March 19, 2015

社会科学の哲学の春

表題のとおり、18-19日は一橋大学にて社会科学の哲学の本の輪読会に参加してきました。
輪読、といいつつ2日で一冊の洋書を読み終えるというもので(ただし一部の省は省略)、昼から午後七時までなかなかの密度だった。

昔はレジュメを詳しく書くスタイルだったが、最近は簡潔に書くという環境に身を置いているので、今回担当した章もシンプルにまとめることを心がけた。実際のところ、他の発表者はおおよそ1章に六枚程度のレジュメをつくり、かなり丁寧に解説をしていた。1章あたりの時間も1時間20分と個人的には非常に長い設定で、私の回はじゃっかん時間にあまりが見られ気まずかった(と思っているのは本人だけかも知れない)。


哲学プロパーの人の知識量はやはりすさまじく、今回の文献に関しては私からは実際に分析している時の経験や、調査法におけるトピックを紹介するくらいしかできなかった。とはいえ、他分野からの人が多いことによって議論にも豊かさが生まれた気がするし、参加者はみな非常にきちんとした方だったので、運営的にも大きな問題は特に生じることなく2日間を終えることができた。

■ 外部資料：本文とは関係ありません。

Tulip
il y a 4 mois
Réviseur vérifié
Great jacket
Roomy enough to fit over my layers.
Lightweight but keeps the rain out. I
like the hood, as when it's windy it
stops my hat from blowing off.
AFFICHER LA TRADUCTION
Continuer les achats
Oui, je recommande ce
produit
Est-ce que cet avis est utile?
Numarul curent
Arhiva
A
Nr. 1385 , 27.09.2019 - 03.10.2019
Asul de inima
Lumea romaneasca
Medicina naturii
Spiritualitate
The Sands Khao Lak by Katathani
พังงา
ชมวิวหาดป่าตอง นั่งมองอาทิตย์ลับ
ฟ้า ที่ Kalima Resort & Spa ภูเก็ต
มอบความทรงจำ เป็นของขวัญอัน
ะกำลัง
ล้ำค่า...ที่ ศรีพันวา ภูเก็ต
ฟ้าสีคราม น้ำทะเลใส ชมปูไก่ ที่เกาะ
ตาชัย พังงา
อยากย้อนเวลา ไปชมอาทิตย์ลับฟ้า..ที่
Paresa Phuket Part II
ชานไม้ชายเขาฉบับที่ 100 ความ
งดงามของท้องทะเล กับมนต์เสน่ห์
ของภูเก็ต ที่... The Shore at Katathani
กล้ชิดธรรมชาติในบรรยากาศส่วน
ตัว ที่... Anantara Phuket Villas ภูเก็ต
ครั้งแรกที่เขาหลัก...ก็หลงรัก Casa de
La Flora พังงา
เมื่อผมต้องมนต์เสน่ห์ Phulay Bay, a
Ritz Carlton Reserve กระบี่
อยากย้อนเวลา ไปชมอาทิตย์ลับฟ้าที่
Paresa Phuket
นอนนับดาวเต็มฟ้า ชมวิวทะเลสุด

私は、社会科学の哲学というと、社会科学を哲学的に対象化するものと考えていたのだが、もう一つ、哲学において古典的な問題を社会科学的な手法で解決する分野もあるらしい。今回の文献は、後者の視点も入ったテイストになっていた。感じたこととしては、日頃私たちが何気なく使っている、価値や因果、メカニズムといった言葉にも様々な次元、定義があるのであり、哲学はそこをできるだけ明晰に分析していくのに努力しているという印象を持った。こうした姿勢は、既存の社会科学の営みを哲学的に批判することには長けているのかも知れないが、一方でこれまでの営為を踏まえてどのように改善していくべきかという方向性の提示まではしていないように感じた。社会科学の哲学で議論されている内容を踏まえれば、実践者はより反省的になれるかも知れないが、やはりその一歩先にじゃあどうすればいいのかということを言いたくなったときに、この分野はどのように応答してくれるのだろうか。

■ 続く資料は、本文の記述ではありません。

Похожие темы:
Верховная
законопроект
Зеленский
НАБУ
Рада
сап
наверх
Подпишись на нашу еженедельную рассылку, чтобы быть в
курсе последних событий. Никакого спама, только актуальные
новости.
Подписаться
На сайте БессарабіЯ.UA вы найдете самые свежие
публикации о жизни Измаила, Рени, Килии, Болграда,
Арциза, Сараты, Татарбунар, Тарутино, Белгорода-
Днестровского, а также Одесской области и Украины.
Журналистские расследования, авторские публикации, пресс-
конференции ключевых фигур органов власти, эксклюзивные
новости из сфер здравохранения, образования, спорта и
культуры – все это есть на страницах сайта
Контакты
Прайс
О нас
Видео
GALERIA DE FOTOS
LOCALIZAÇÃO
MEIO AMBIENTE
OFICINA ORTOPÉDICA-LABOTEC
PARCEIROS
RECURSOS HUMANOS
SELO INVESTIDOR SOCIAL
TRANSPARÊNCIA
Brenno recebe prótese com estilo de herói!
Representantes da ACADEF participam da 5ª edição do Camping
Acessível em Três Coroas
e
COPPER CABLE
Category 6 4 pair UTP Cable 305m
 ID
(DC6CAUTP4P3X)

そのようなことも考えたのだが、これ以上に様々な大学、分野の人と話すことができたのも(予想はされたが)副産物的な意義だった。2日目の懇親会が終了した後、結局、一橋の社会学の人たちと吉祥寺で3時までの飲むはめになり(ここまで遅く飲んだのは3年ぶりくらいだろうか。久しぶりに飲んでとても楽しかった)、今日は9時半に起床、その後すぐに例の執筆アシスタントに入った。

明日からまた日常が始まるのでしっかり生きよう。